- Exercise goal -
Your answer should be the records again, unchanged in wording and free of images.

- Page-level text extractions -

<<<<

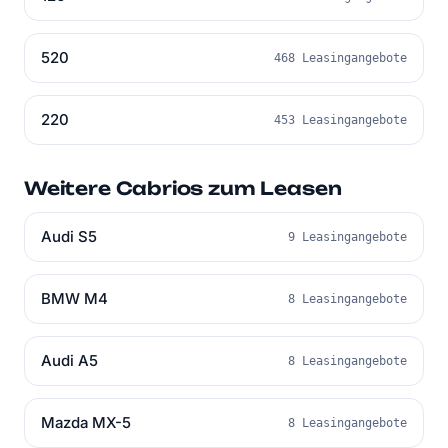
520
468 Leasingangebote
220
453 Leasingangebote
Weitere Cabrios zum Leasen
Audi S5
9 Leasingangebote
BMW M4
8 Leasingangebote
Audi A5
8 Leasingangebote
Mazda MX-5
8 Leasingangebote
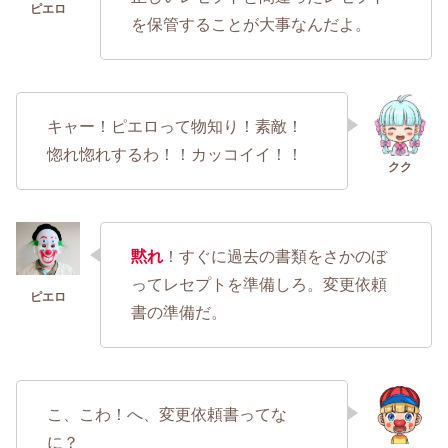
を保管することが大事なんだよ。
キャー！ピエロって物知り！素敵！
惚れ惚れするわ！！カッコイイ！！
黙れ
！すぐに過去の書類をさかのぼ
ってレセプトを準備しろ。変更依頼
書の準備だ。
こ、こわ！へ、変更依頼書ってな
に？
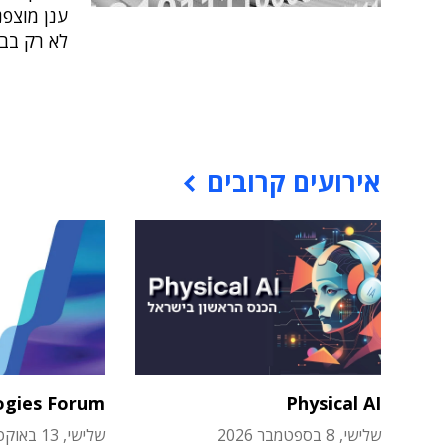
לא רק בב
אירועים קרובים
ogies Forum
Physical AI
שלישי, 8 בספטמבר 2026
שלישי, 13 באוקטובר 2026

>>>>

- Exercise answer -
520
468 Leasingangebote
220
453 Leasingangebote
Weitere Cabrios zum Leasen
Audi S5
9 Leasingangebote
BMW M4
8 Leasingangebote
Audi A5
8 Leasingangebote
Mazda MX-5
8 Leasingangebote
を保管することが大事なんだよ。
キャー！ピエロって物知り！素敵！
惚れ惚れするわ！！カッコイイ！！
黙れ
！すぐに過去の書類をさかのぼ
ってレセプトを準備しろ。変更依頼
書の準備だ。
こ、こわ！へ、変更依頼書ってな
に？
לא רק בב
אירועים קרובים
ogies Forum
Physical AI
שלישי, 8 בספטמבר 2026
שלישי, 13 באוקטובר 2026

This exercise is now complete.